As it turned out, counsel's strategy was actually successful here inasmuch as the probation department recommended a three-point reduction for acceptance of responsibility, see PSR ¶ 52, the Government agreed with the reduction, see Government's Sentencing Memorandum, filed Oct. 12, 2011 (Docket # 115 in 09 Cr. 109), at 18, and Judge Rakoff concurred in the reduction, see Transcript of Sentencing held on Oct. 24, 2011(Docket # 128 in 09 Cr. 109), at 12.
Finally, the claim of ineffective assistance of appellate counsel must also be denied. Because there was no viable claim of ineffective assistance of trial counsel, appellate counsel cannot be faulted for having failed to raise it. See, e.g., Rolling v. Fischer, 433 F. Supp. 2d 336, 351 (S.D.N.Y. 2006) ("[T]here can be no claim of ineffective assistance of appellate counsel where the underlying claims of ineffective assistance of trial counsel are themselves meritless.") (citations omitted).
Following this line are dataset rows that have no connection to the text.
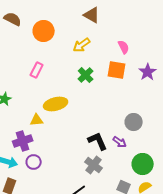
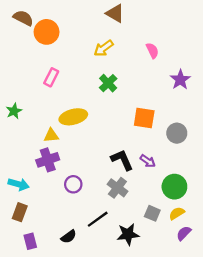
orange circle: (44, 31) -> (47, 32), moved
orange square: (117, 70) -> (144, 118), moved
gray circle: (134, 122) -> (177, 133), moved
purple cross: (23, 141) -> (48, 160), moved
purple circle: (34, 162) -> (73, 184), moved

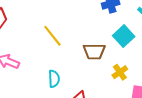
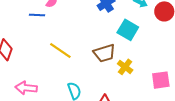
yellow cross: (120, 72) -> (125, 67), moved

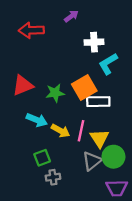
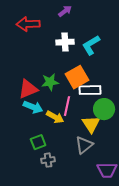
white cross: (94, 42) -> (65, 42), moved
cyan L-shape: (108, 64) -> (91, 45), moved
red triangle: (23, 85) -> (28, 89), moved
pink line: (81, 131) -> (67, 106), moved
green circle: (113, 157) -> (104, 109), moved

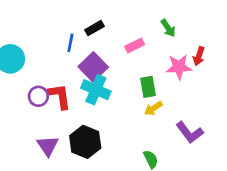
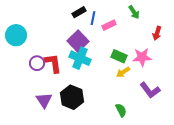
blue line: (70, 43) -> (93, 18), moved
pink star: (179, 67) -> (142, 57), moved
green rectangle: (148, 87) -> (119, 56), turned -56

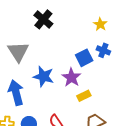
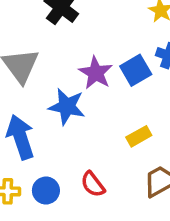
purple star: (71, 77) -> (96, 73), moved

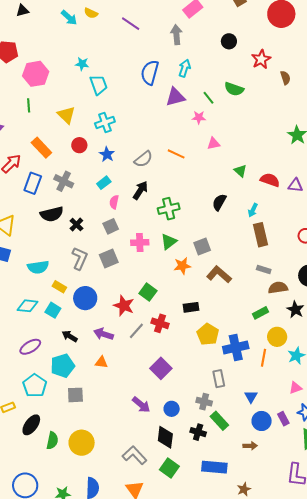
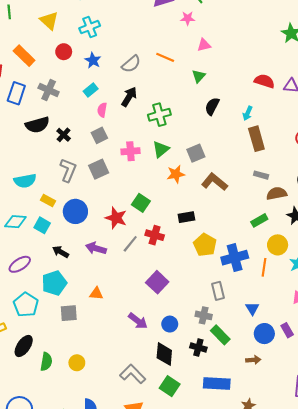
green triangle: (240, 171) -> (199, 76), moved, turned 32
orange triangle: (101, 362) -> (96, 294), moved
yellow circle: (82, 443) -> (77, 363), size x0.6

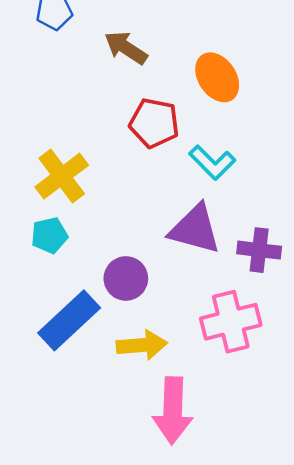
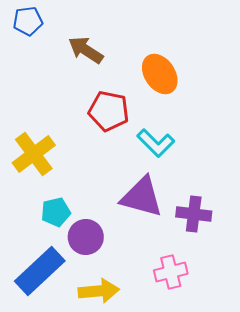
cyan pentagon: (49, 235) -> (56, 212), moved
pink cross: (231, 322) -> (171, 272), size x0.7

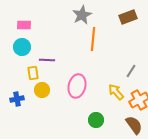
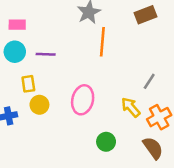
purple line: (47, 60) -> (46, 54), moved

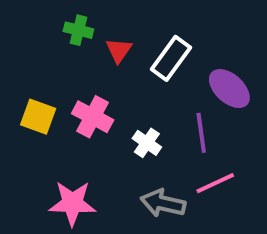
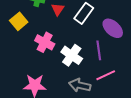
yellow square: (38, 117) -> (19, 21), moved, turned 30
white cross: (147, 143) -> (72, 55), size x1.5

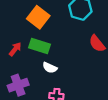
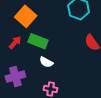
orange square: (38, 17) -> (26, 16), moved

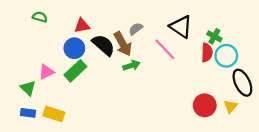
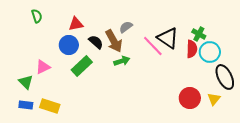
green semicircle: (40, 17) -> (37, 16), turned 56
black triangle: (181, 27) -> (168, 38), moved
black semicircle: (103, 45) -> (96, 42), size x0.7
green rectangle: (75, 71) -> (82, 66), moved

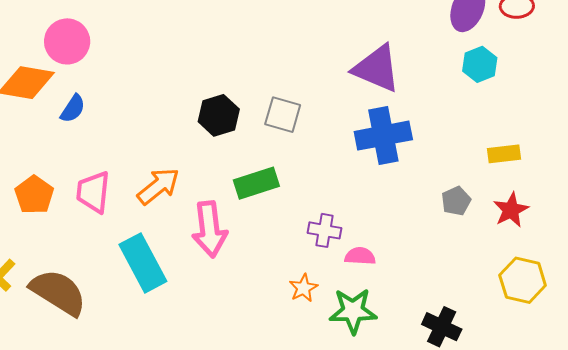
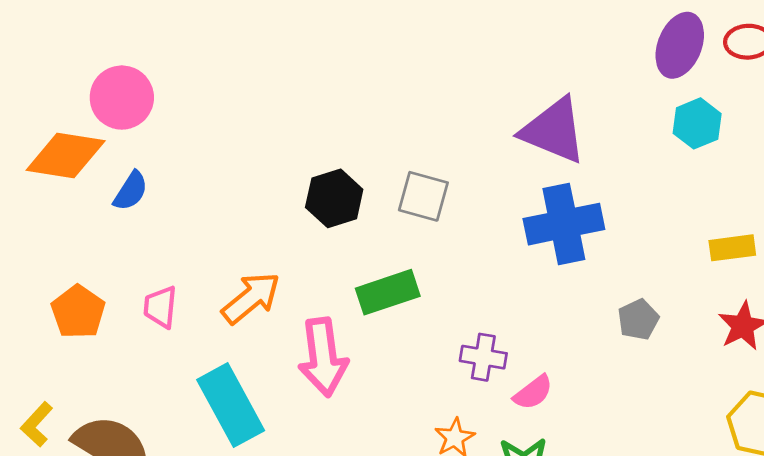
pink trapezoid: (93, 192) -> (160, 307), size x0.7
gray pentagon: (456, 201) -> (638, 319), moved
pink semicircle: (360, 256) -> (533, 392), turned 140

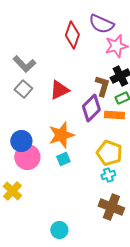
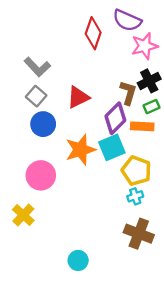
blue circle: (21, 141) -> (43, 124), moved
cyan square: (63, 159) -> (112, 147), moved, size x1.6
B. Counsel's Failure to Object that the District Court Did Not Ensure the Waiver Was Knowing and Voluntary
"Waivers of constitutional rights not only must be voluntary but must be knowing, intelligent acts done with sufficient awareness of the relevant circumstances and likely consequences." Brady v. United States, 397 U.S. 742, 748 (1970). As already noted, Wellington held that a district judge accepting a defendant's stipulation as to the elements of the charged offense "must ensure (1) that the stipulation is voluntarily made and (2) that the defendant understands the consequences of his stipulation." 417 F.3d at 291 (citation omitted). Notwithstanding the detailed and searching inquiry conducted by Judge Rakoff when he accepted the Stipulation and waiver of jury trial, see June 7 Tr. 8-11, 16-17, Rengifo argues that the colloquy was insufficient to have allowed Judge Rakoff to find that his waiver was voluntary and knowing, see Pl. Am. Mem. at 18-21, and that Farber was ineffective by failing to protest at the time or on appeal, see id. at 21-22. Rengifo contends that his "robotic[]," "one word answer[s]" to Judge Rakoff's questions, coupled with his background, "cried out for a more searching inquiry than is the norm." Id. at 18-19.
While we do not believe that any fault can be found with Judge Rakoff's conduct of the inquiry, it is not necessary to reach this question because once again there has been no showing of prejudice under Strickland. Rengifo offers no evidence that had Farber objected to Judge Rakoff's inquiry, and had additional inquiry been made of Rengifo as to the voluntariness of his decision and his understanding of it, that he would have rejected Farber's advice and chosen to have a jury trial with no facts stipulated. Nor has Farber claimed that some additional colloquy would have caused her to advise him to make such a choice. And, as already noted, there was good reason for Farber to advise Rengifo to proceed to a bench trial on stipulated facts in order to obtain credit for acceptance of responsibility and preserve his right to challenge the duress ruling on appeal.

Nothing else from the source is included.